* [Recorded data]:

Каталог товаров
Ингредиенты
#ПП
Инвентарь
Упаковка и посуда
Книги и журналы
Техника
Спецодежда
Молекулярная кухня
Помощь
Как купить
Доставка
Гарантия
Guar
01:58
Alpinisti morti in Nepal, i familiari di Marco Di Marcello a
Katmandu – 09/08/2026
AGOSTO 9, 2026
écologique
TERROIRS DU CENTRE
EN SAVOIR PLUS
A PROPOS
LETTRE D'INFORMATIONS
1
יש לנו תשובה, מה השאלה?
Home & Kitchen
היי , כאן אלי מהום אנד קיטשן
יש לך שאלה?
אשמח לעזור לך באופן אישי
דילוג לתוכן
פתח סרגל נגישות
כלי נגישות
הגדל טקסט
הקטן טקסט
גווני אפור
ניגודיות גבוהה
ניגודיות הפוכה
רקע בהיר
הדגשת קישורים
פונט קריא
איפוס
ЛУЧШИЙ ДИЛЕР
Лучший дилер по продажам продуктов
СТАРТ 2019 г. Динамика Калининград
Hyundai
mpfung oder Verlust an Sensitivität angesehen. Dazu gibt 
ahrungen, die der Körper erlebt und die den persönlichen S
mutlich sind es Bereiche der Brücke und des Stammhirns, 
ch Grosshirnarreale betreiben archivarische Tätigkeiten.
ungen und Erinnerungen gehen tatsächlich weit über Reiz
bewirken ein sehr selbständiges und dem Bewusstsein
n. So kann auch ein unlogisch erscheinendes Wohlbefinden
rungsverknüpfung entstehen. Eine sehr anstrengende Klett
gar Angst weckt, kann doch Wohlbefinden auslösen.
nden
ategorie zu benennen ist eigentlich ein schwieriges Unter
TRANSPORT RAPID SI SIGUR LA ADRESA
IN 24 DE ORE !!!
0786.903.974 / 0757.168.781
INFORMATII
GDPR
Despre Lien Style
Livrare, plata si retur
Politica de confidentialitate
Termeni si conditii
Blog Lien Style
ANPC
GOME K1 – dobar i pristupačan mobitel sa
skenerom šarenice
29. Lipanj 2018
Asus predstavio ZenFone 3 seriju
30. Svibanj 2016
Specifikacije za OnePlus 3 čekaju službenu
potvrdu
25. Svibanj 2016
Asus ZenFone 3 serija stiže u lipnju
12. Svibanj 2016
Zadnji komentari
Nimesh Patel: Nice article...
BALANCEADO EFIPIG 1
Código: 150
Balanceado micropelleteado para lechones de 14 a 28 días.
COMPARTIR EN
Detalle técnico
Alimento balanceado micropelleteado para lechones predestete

* [TRY IT]: Would you transcribe every entry exactly?

* [TASK RESPONSE]:
Каталог товаров
Ингредиенты
#ПП
Инвентарь
Упаковка и посуда
Книги и журналы
Техника
Спецодежда
Молекулярная кухня
Помощь
Как купить
Доставка
Гарантия
Guar
01:58
Alpinisti morti in Nepal, i familiari di Marco Di Marcello a
Katmandu – 09/08/2026
AGOSTO 9, 2026
écologique
TERROIRS DU CENTRE
EN SAVOIR PLUS
A PROPOS
LETTRE D'INFORMATIONS
1
יש לנו תשובה, מה השאלה?
Home & Kitchen
היי , כאן אלי מהום אנד קיטשן
יש לך שאלה?
אשמח לעזור לך באופן אישי
דילוג לתוכן
פתח סרגל נגישות
כלי נגישות
הגדל טקסט
הקטן טקסט
גווני אפור
ניגודיות גבוהה
ניגודיות הפוכה
רקע בהיר
הדגשת קישורים
פונט קריא
איפוס
ЛУЧШИЙ ДИЛЕР
Лучший дилер по продажам продуктов
СТАРТ 2019 г. Динамика Калининград
Hyundai
mpfung oder Verlust an Sensitivität angesehen. Dazu gibt 
ahrungen, die der Körper erlebt und die den persönlichen S
mutlich sind es Bereiche der Brücke und des Stammhirns, 
ch Grosshirnarreale betreiben archivarische Tätigkeiten.
ungen und Erinnerungen gehen tatsächlich weit über Reiz
bewirken ein sehr selbständiges und dem Bewusstsein
n. So kann auch ein unlogisch erscheinendes Wohlbefinden
rungsverknüpfung entstehen. Eine sehr anstrengende Klett
gar Angst weckt, kann doch Wohlbefinden auslösen.
nden
ategorie zu benennen ist eigentlich ein schwieriges Unter
TRANSPORT RAPID SI SIGUR LA ADRESA
IN 24 DE ORE !!!
0786.903.974 / 0757.168.781
INFORMATII
GDPR
Despre Lien Style
Livrare, plata si retur
Politica de confidentialitate
Termeni si conditii
Blog Lien Style
ANPC
GOME K1 – dobar i pristupačan mobitel sa
skenerom šarenice
29. Lipanj 2018
Asus predstavio ZenFone 3 seriju
30. Svibanj 2016
Specifikacije za OnePlus 3 čekaju službenu
potvrdu
25. Svibanj 2016
Asus ZenFone 3 serija stiže u lipnju
12. Svibanj 2016
Zadnji komentari
Nimesh Patel: Nice article...
BALANCEADO EFIPIG 1
Código: 150
Balanceado micropelleteado para lechones de 14 a 28 días.
COMPARTIR EN
Detalle técnico
Alimento balanceado micropelleteado para lechones predestete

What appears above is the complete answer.